* Assignment: An exact copy of every record is needed, with the pictures left out.

Saved entries
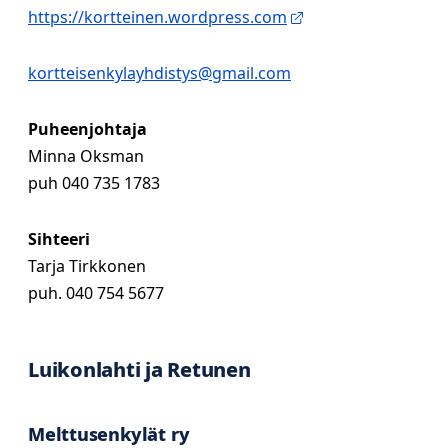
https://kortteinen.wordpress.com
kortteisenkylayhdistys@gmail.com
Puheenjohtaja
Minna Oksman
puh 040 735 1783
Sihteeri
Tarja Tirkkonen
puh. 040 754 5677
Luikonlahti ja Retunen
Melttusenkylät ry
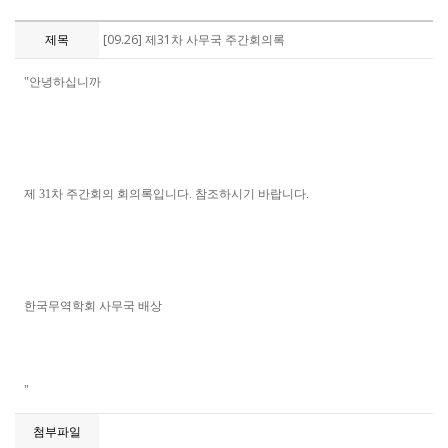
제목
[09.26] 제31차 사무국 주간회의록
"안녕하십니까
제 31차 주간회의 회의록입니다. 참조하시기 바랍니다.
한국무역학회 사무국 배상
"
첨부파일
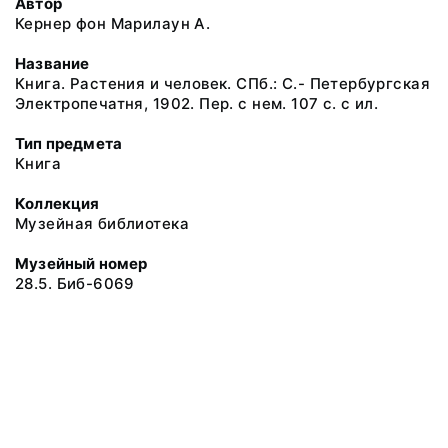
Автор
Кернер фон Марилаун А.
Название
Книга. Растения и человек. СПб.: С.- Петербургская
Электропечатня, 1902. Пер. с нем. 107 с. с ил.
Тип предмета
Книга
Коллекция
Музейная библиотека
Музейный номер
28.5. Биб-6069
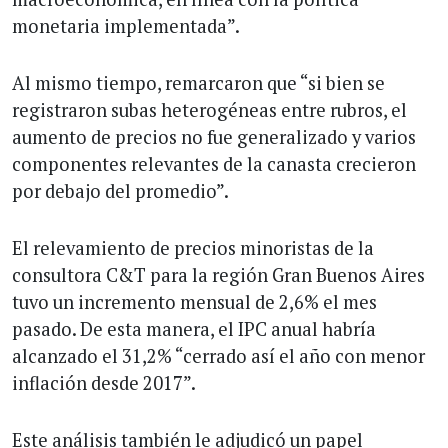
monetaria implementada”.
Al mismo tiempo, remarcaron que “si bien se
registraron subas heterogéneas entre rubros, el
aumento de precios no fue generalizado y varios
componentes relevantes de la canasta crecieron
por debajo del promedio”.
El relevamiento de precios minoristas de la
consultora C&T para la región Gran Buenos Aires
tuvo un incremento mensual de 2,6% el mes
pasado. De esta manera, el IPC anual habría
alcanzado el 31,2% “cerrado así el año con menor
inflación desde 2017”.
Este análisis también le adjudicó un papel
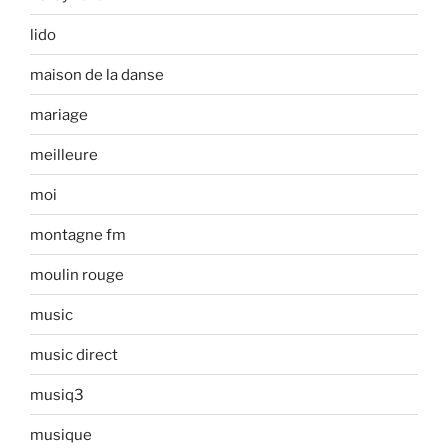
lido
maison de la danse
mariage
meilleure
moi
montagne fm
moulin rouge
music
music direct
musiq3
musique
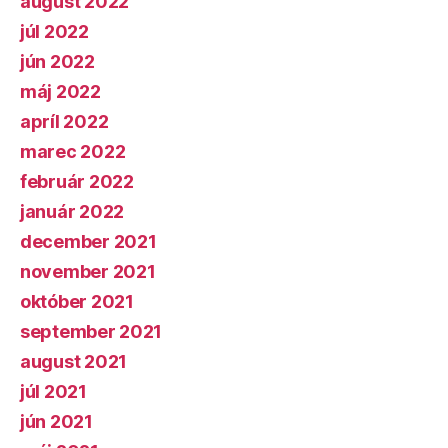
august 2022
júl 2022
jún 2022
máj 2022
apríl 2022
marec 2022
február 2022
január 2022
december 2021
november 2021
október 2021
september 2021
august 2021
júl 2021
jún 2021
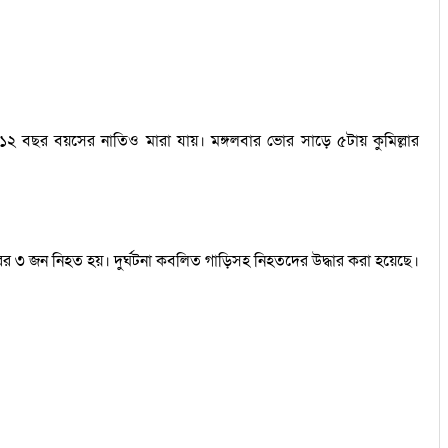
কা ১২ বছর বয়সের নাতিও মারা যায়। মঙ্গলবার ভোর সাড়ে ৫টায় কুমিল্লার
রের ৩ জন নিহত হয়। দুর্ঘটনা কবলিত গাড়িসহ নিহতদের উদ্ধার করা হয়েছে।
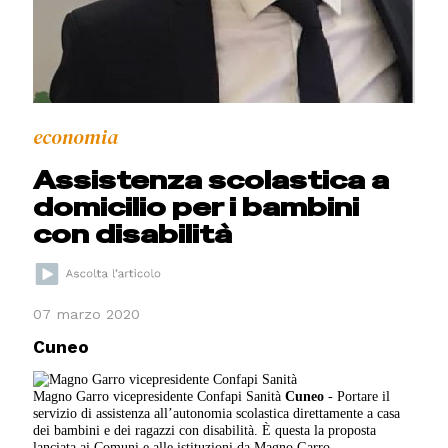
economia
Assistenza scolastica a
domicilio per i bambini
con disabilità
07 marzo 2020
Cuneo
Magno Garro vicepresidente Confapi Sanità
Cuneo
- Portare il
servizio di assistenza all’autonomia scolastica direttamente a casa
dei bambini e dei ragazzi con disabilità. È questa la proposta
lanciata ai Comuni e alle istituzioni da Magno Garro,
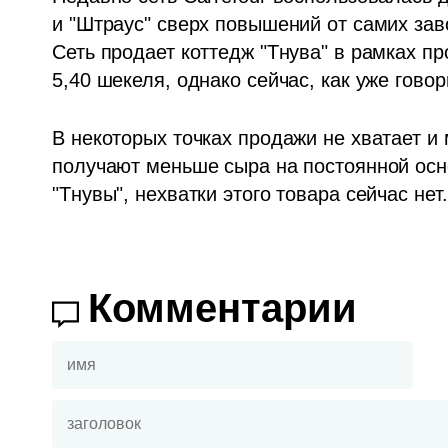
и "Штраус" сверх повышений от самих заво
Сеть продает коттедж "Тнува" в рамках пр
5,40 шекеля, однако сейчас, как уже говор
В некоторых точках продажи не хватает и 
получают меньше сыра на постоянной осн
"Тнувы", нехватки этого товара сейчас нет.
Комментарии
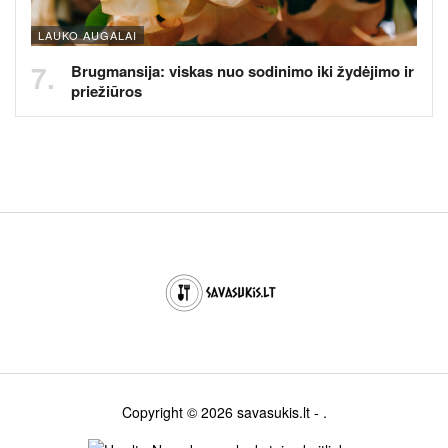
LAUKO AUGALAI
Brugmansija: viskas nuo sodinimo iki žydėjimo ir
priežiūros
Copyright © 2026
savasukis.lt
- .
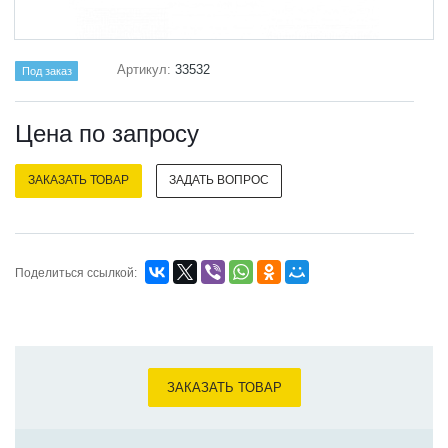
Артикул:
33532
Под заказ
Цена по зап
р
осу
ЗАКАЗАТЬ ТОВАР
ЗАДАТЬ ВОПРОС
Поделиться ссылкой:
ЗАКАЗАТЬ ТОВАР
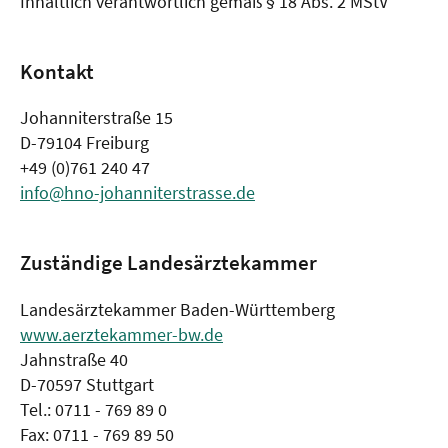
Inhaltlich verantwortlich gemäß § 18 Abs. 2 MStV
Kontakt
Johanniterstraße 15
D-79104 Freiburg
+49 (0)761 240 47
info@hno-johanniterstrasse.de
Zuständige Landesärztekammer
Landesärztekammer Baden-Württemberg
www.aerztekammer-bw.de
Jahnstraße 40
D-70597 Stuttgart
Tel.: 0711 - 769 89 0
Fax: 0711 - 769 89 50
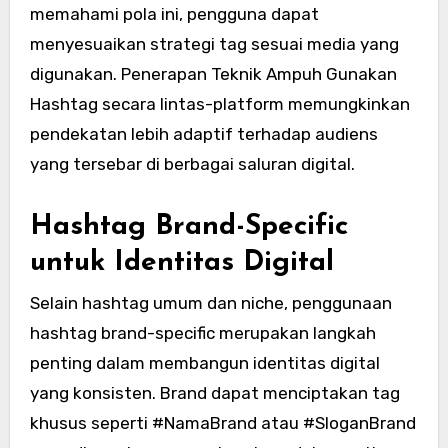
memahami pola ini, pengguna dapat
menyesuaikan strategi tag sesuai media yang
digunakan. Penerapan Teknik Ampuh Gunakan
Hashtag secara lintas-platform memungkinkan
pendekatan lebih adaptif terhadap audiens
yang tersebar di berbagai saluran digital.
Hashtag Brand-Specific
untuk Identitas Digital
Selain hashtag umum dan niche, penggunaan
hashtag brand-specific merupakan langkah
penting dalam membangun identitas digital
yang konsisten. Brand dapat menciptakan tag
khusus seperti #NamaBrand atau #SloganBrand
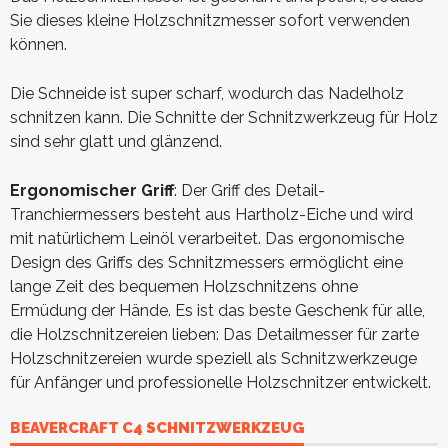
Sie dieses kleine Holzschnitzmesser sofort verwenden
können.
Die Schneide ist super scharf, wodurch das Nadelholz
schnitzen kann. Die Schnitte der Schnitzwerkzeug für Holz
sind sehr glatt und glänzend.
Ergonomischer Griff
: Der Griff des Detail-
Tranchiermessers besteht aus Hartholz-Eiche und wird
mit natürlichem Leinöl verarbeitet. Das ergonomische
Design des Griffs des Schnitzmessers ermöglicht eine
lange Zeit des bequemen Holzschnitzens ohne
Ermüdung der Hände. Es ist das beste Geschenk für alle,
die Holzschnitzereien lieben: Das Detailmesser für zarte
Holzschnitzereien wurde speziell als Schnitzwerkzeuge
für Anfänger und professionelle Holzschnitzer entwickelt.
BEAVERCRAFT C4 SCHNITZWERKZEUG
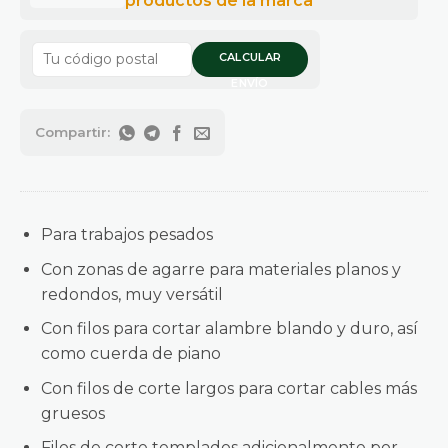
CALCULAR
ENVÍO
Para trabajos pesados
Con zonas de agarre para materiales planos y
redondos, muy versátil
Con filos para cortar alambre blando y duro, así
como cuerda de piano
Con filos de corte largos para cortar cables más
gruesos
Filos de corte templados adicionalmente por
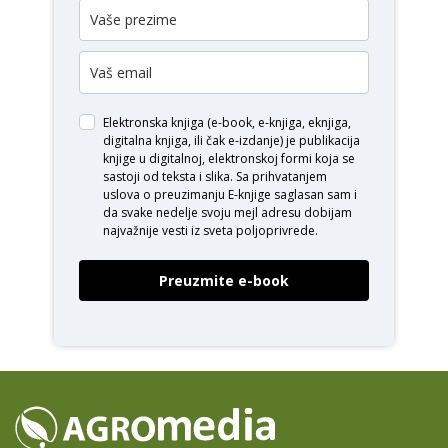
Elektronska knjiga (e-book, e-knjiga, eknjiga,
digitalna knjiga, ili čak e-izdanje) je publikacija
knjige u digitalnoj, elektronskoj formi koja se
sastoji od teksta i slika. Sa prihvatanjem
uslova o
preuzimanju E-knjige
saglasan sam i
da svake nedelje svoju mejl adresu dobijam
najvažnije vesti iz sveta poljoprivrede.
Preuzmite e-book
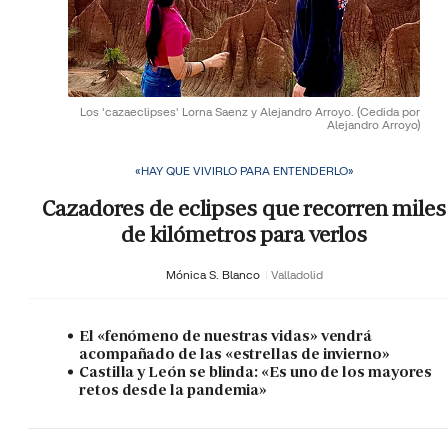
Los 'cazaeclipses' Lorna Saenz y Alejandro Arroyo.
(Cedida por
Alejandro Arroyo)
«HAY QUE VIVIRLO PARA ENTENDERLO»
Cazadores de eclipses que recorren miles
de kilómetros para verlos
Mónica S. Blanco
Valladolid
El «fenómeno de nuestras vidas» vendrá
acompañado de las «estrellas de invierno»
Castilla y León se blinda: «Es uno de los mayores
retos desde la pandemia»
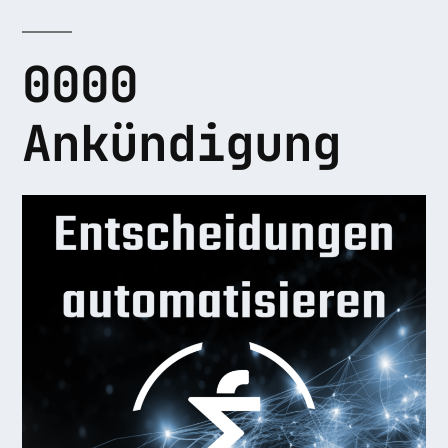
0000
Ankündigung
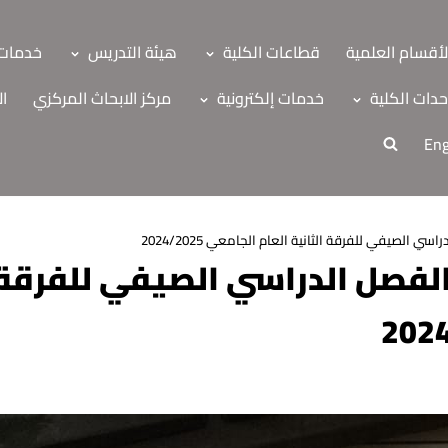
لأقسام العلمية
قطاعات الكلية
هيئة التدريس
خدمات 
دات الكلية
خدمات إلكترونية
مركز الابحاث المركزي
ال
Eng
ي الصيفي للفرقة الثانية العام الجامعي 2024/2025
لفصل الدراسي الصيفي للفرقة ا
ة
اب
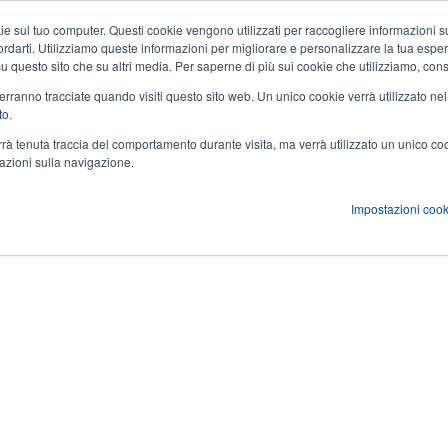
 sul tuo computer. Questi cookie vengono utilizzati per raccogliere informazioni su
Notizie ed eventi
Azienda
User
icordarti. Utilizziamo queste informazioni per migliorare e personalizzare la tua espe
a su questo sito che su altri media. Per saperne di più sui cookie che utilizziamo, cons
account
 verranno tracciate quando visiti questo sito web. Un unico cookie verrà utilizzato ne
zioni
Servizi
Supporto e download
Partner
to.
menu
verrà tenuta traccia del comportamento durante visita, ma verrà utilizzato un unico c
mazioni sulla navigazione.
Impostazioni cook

* Worked solution:
https://kortteinen.wordpress.com
kortteisenkylayhdistys@gmail.com
Puheenjohtaja
Minna Oksman
puh 040 735 1783
Sihteeri
Tarja Tirkkonen
puh. 040 754 5677
Luikonlahti ja Retunen
Melttusenkylät ry
제목
[09.26] 제31차 사무국 주간회의록
"안녕하십니까
제 31차 주간회의 회의록입니다. 참조하시기 바랍니다.
한국무역학회 사무국 배상
"
첨부파일
Автор
Кернер фон Марилаун А.
Название
Книга. Растения и человек. СПб.: С.- Петербургская
Электропечатня, 1902. Пер. с нем. 107 с. с ил.
Тип предмета
Книга
Коллекция
Музейная библиотека
Музейный номер
28.5. Биб-6069
monetaria implementada”.
Al mismo tiempo, remarcaron que “si bien se
registraron subas heterogéneas entre rubros, el
aumento de precios no fue generalizado y varios
componentes relevantes de la canasta crecieron
por debajo del promedio”.
El relevamiento de precios minoristas de la
consultora C&T para la región Gran Buenos Aires
tuvo un incremento mensual de 2,6% el mes
pasado. De esta manera, el IPC anual habría
alcanzado el 31,2% “cerrado así el año con menor
inflación desde 2017”.
Este análisis también le adjudicó un papel
lido
maison de la danse
mariage
meilleure
moi
montagne fm
moulin rouge
music
music direct
musiq3
musique
august 2022
júl 2022
jún 2022
máj 2022
apríl 2022
marec 2022
február 2022
január 2022
december 2021
november 2021
október 2021
september 2021
august 2021
júl 2021
jún 2021
কা ১২ বছর বয়সের নাতিও মারা যায়। মঙ্গলবার ভোর সাড়ে ৫টায় কুমিল্লার
রের ৩ জন নিহত হয়। দুর্ঘটনা কবলিত গাড়িসহ নিহতদের উদ্ধার করা হয়েছে।
economia
Assistenza scolastica a
domicilio per i bambini
con disabilità
07 marzo 2020
Cuneo
Magno Garro vicepresidente Confapi Sanità
Cuneo
- Portare il
servizio di assistenza all’autonomia scolastica direttamente a casa
dei bambini e dei ragazzi con disabilità. È questa la proposta
lanciata ai Comuni e alle istituzioni da Magno Garro,
и "Штраус" сверх повышений от самих заво
Сеть продает коттедж "Тнува" в рамках пр
5,40 шекеля, однако сейчас, как уже говор
В некоторых точках продажи не хватает и 
получают меньше сыра на постоянной осн
"Тнувы", нехватки этого товара сейчас нет.
Комментарии
LAUKO AUGALAI
Brugmansija: viskas nuo sodinimo iki žydėjimo ir
priežiūros
Copyright © 2026
savasukis.lt
- .
Артикул:
33532
Под заказ
Цена по зап
р
осу
ЗАКАЗАТЬ ТОВАР
ЗАДАТЬ ВОПРОС
Поделиться ссылкой:
ЗАКАЗАТЬ ТОВАР
Inhaltlich verantwortlich gemäß § 18 Abs. 2 MStV
Kontakt
Johanniterstraße 15
D-79104 Freiburg
+49 (0)761 240 47
info@hno-johanniterstrasse.de
Zuständige Landesärztekammer
Landesärztekammer Baden-Württemberg
www.aerztekammer-bw.de
Jahnstraße 40
D-70597 Stuttgart
Tel.: 0711 - 769 89 0
Fax: 0711 - 769 89 50
memahami pola ini, pengguna dapat
menyesuaikan strategi tag sesuai media yang
digunakan. Penerapan Teknik Ampuh Gunakan
Hashtag secara lintas-platform memungkinkan
pendekatan lebih adaptif terhadap audiens
yang tersebar di berbagai saluran digital.
Hashtag Brand-Specific
untuk Identitas Digital
Selain hashtag umum dan niche, penggunaan
hashtag brand-specific merupakan langkah
penting dalam membangun identitas digital
yang konsisten. Brand dapat menciptakan tag
khusus seperti #NamaBrand atau #SloganBrand
Sie dieses kleine Holzschnitzmesser sofort verwenden
können.
Die Schneide ist super scharf, wodurch das Nadelholz
schnitzen kann. Die Schnitte der Schnitzwerkzeug für Holz
sind sehr glatt und glänzend.
Ergonomischer Griff
: Der Griff des Detail-
Tranchiermessers besteht aus Hartholz-Eiche und wird
mit natürlichem Leinöl verarbeitet. Das ergonomische
Design des Griffs des Schnitzmessers ermöglicht eine
lange Zeit des bequemen Holzschnitzens ohne
Ermüdung der Hände. Es ist das beste Geschenk für alle,
die Holzschnitzereien lieben: Das Detailmesser für zarte
Holzschnitzereien wurde speziell als Schnitzwerkzeuge
für Anfänger und professionelle Holzschnitzer entwickelt.
BEAVERCRAFT C4 SCHNITZWERKZEUG
CALCULAR
ENVÍO
Para trabajos pesados
Con zonas de agarre para materiales planos y
redondos, muy versátil
Con filos para cortar alambre blando y duro, así
como cuerda de piano
Con filos de corte largos para cortar cables más
gruesos
Filos de corte templados adicionalmente por
Elektronska knjiga (e-book, e-knjiga, eknjiga,
digitalna knjiga, ili čak e-izdanje) je publikacija
knjige u digitalnoj, elektronskoj formi koja se
sastoji od teksta i slika. Sa prihvatanjem
uslova o
preuzimanju E-knjige
saglasan sam i
da svake nedelje svoju mejl adresu dobijam
najvažnije vesti iz sveta poljoprivrede.
Preuzmite e-book
Los 'cazaeclipses' Lorna Saenz y Alejandro Arroyo.
(Cedida por
Alejandro Arroyo)
«HAY QUE VIVIRLO PARA ENTENDERLO»
Cazadores de eclipses que recorren miles
de kilómetros para verlos
Mónica S. Blanco
Valladolid
El «fenómeno de nuestras vidas» vendrá
acompañado de las «estrellas de invierno»
Castilla y León se blinda: «Es uno de los mayores
retos desde la pandemia»
0000
Ankündigung
لأقسام العلمية
قطاعات الكلية
هيئة التدريس
خدمات 
دات الكلية
خدمات إلكترونية
مركز الابحاث المركزي
ال
Eng
ي الصيفي للفرقة الثانية العام الجامعي 2024/2025
لفصل الدراسي الصيفي للفرقة ا
ة
اب
 sul tuo computer. Questi cookie vengono utilizzati per raccogliere informazioni su
Notizie ed eventi
Azienda
User
icordarti. Utilizziamo queste informazioni per migliorare e personalizzare la tua espe
a su questo sito che su altri media. Per saperne di più sui cookie che utilizziamo, cons
account
 verranno tracciate quando visiti questo sito web. Un unico cookie verrà utilizzato ne
zioni
Servizi
Supporto e download
Partner
to.
menu
verrà tenuta traccia del comportamento durante visita, ma verrà utilizzato un unico c
mazioni sulla navigazione.
Impostazioni cook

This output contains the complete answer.